É isso! A palavra realmente tem poder, admirado leitor! E a intimidade com ela, estimulada desde os primeiros anos de vida do escritor, virou hábito criativo e válvula para escape nas adversidades. Mas, Capitão Ares, o sr. já teve inspiração dentro de uma viatura?

“Eu já desci do Aglomerado do Cafezal, depois de um evento danoso, de crime, tendo que terminar as ocorrências, com um poema palpitando, rebatendo, remoendo. Mas quando estamos no chamado ‘teatro’ de operações, temos que dar cabo do que já estávamos fazendo”.

Uai, mas que ‘teatro’ é este na ação da polícia, capitão? “É um termo militar que define o momento da ocorrência ou da ação policial, mas que não tem nada de encenação, muito pelo contrário”, explica, sorrindo.

E finalmente, naquele mesmo dia, quando o policial teve tempo, o poema saiu pronto. Acompanhe, a seguir, o resultado desta inspiração:

“Sede” Bebo água por todos os mortos Os mortos de sede Os mortos de amor Os mortos de medo

Bebo os desejos que não se deram Os beijos que se perderam As cartas que não chegaram

Bebo a noite, a neblina, Bebo a luz que, cedo, encerrou tanta vida

Eu bebo o gosto de pólvora O moço, a garota, o outro e o tiro que acorda a vila.
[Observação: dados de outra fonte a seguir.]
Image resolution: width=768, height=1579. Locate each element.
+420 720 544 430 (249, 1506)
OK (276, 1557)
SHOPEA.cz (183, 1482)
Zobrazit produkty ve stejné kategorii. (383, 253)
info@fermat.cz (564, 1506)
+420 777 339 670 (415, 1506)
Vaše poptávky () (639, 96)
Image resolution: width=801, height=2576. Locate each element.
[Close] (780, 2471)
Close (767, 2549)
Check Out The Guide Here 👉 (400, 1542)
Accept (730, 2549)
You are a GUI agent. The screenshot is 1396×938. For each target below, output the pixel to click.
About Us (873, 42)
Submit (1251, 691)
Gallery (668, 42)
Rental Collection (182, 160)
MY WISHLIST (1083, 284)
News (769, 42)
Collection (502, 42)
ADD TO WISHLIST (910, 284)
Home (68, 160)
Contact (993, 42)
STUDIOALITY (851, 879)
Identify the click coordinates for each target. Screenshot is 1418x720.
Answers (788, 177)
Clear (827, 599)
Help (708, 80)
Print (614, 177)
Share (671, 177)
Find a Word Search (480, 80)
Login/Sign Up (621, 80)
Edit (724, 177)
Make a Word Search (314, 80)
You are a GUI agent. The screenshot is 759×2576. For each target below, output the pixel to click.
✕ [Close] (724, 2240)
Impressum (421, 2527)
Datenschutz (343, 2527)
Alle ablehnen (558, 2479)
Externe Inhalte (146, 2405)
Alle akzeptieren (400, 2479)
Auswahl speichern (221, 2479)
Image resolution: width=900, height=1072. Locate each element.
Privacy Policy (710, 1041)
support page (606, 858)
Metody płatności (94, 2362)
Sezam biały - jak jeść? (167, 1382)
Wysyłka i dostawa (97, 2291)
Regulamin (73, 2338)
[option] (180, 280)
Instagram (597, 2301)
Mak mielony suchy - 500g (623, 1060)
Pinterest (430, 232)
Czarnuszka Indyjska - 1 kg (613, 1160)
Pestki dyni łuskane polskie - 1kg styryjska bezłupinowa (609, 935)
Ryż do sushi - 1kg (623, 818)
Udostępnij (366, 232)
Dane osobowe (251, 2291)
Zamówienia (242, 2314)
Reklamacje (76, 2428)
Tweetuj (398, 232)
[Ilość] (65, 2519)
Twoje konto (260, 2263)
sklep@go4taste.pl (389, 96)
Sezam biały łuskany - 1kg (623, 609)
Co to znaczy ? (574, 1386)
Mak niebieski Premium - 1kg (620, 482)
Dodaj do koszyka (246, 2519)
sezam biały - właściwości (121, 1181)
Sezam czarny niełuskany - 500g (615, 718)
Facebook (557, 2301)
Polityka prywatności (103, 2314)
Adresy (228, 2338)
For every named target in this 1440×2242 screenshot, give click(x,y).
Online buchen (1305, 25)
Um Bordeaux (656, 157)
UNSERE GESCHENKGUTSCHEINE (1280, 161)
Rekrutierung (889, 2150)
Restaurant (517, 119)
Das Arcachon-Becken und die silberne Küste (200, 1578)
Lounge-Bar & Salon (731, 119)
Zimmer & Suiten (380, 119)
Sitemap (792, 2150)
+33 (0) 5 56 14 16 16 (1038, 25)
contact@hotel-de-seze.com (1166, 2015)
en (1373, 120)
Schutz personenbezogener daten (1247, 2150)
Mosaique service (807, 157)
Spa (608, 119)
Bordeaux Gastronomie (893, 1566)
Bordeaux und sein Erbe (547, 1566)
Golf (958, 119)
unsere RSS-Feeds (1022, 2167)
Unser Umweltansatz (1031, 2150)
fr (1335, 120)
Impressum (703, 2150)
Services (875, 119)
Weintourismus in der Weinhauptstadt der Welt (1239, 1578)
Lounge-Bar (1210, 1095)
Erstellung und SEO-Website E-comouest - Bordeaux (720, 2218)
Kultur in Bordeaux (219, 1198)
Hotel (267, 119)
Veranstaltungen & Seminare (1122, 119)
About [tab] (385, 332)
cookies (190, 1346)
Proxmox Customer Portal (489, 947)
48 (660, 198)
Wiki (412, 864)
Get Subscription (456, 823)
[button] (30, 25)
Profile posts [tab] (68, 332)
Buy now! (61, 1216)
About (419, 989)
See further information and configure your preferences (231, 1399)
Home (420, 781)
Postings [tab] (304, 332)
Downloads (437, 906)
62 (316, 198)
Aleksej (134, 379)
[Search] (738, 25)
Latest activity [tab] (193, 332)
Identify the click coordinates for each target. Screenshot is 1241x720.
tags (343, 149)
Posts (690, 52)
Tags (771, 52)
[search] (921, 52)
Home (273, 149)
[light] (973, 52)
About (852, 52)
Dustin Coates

(Por Márcio Ares. Escrito em 2001, após o atendimento de uma ocorrência no aglomerado do Cafezal, área do 22º Batalhão de Polícia Militar de BH.)

SERVIÇO

“Francisco de Assis – do Rio ao Riso”, com Carlos Nunes e André Maurício, sábado (3), às 21h, e domingo (4), às 19h. A temporada celebra os 65 anos do Teatro Francisco Nunes (av. Afonso Pena, no Parque Municipal, Centro). Ingressos R$ 30 e R$ 15 (meia).